*WHAT YOU SHOULD DO:* Copy, exactly and without additions, every line in the records below from the one holding "作为催化剂时， 对-硝基苯胺的还原速率明显加快. 将硼氢" through the one holding "化钠加入到催化体系中后， 仅反应8 min溶液的黄色就全部", both ends included.

::::::::::

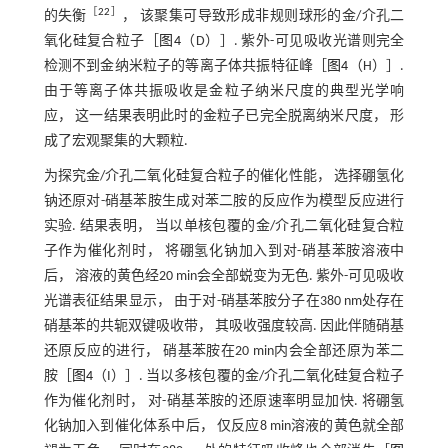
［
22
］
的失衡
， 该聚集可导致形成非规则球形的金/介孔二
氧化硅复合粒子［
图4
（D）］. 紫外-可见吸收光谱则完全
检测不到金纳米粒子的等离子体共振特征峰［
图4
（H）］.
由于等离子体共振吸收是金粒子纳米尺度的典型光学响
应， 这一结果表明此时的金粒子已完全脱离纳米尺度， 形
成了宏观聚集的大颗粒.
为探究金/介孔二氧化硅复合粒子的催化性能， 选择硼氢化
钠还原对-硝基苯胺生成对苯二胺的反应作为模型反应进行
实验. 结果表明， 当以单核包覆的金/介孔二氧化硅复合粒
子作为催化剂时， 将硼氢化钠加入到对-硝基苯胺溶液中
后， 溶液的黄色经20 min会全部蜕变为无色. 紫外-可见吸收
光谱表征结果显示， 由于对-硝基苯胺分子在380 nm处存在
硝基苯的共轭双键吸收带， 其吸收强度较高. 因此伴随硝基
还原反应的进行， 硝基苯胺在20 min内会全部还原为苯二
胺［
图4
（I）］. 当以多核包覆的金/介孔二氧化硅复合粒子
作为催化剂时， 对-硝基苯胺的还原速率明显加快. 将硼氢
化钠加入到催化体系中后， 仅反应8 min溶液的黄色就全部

::::::::::

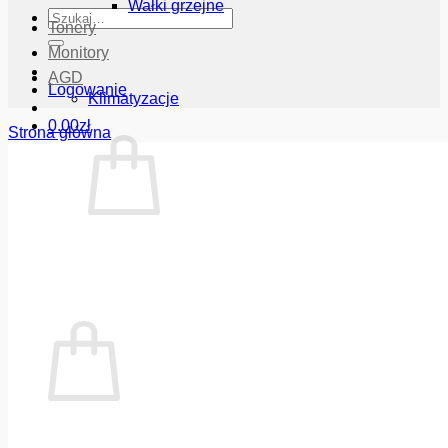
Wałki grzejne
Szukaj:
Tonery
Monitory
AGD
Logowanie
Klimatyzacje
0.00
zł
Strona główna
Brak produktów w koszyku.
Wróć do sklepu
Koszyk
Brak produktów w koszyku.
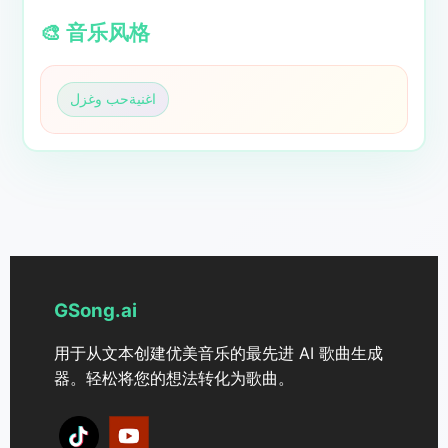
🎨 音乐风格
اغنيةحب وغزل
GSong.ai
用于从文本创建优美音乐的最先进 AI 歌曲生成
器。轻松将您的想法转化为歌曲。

::::::::::

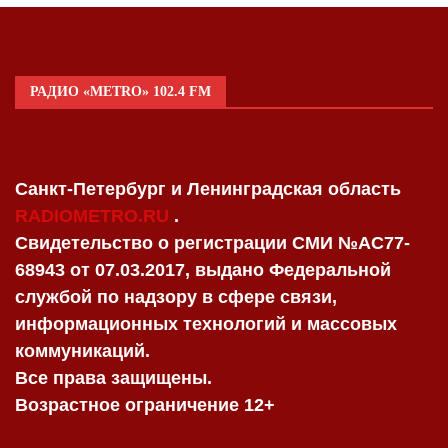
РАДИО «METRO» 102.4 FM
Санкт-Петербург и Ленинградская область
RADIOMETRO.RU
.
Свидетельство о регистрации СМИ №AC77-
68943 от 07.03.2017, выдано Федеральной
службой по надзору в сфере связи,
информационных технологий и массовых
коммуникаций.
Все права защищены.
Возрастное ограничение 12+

::::::::::

*ANSWER SECTION:*
作为催化剂时， 对-硝基苯胺的还原速率明显加快. 将硼氢
化钠加入到催化体系中后， 仅反应8 min溶液的黄色就全部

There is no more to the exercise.